Eric Auer wrote:

MBR is limited to 2 TB disk size unless sectors are > 512 Bytes
and MBR is a bit weird because you need a chain of partitions
if you have more than just the primary ones. in the last few decades

Previous to the current attempt every laptop I have setup has had two versions of Win, nothing else. Win provided the boot manager. The first thing I don't like about the Win boot manager is that it is hooked into the BIOS. I "grew up" believing the BIOS belonged to me and no OS could screw with it. The laptop I am working now got wiped because a Win "update" left me with a black screen and I could not boot either Win partition. That should be impossible. Win should be limited to destroying only the partition it is "updating".

Every desktop, in the last few decades, has had only a single primary - two if you count the extended wrapper. That is the system I am trying to build. This laptop shipped with a 1Tb HDD. I could have FreeDOS, two Win, and a half dozen Linux and never fill that drive. I don't keep junk on a working box, I have a storage box for that, or at least I did until Win11 killed my LAN, and that is what started all this.

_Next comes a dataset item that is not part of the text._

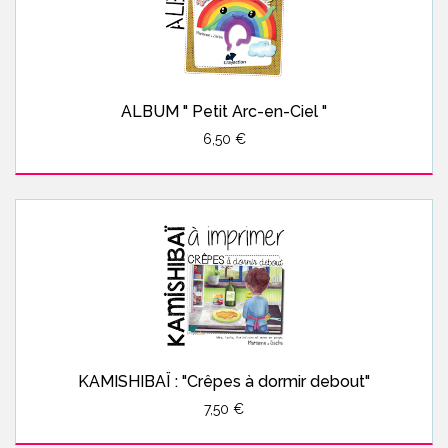
ALBUM " Petit Arc-en-Ciel "
6,50 €
KAMISHIBAÏ : "Crêpes à dormir debout"
7,50 €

Which steps are still missing? You should be able to boot it
on a laptop which still supports BIOS / legacy boot and is
not limited to only booting EFI / UEFI. For EFI-only laptops
you would need a suitable CSM to boot DOS. People work on that.

First, "Bad or missing Command Interpreter" is an "old friend". It has been part of my FreeDOS experience, but not lately, because I have not tried to install FreeDOS lately. Somehow I always got past that.

The install USB boots as C:\. I can switch to the HDD as D:\. I can navigate the HDD.

Does the fact that the USB can boot, guarantee that the HDD can be made to boot?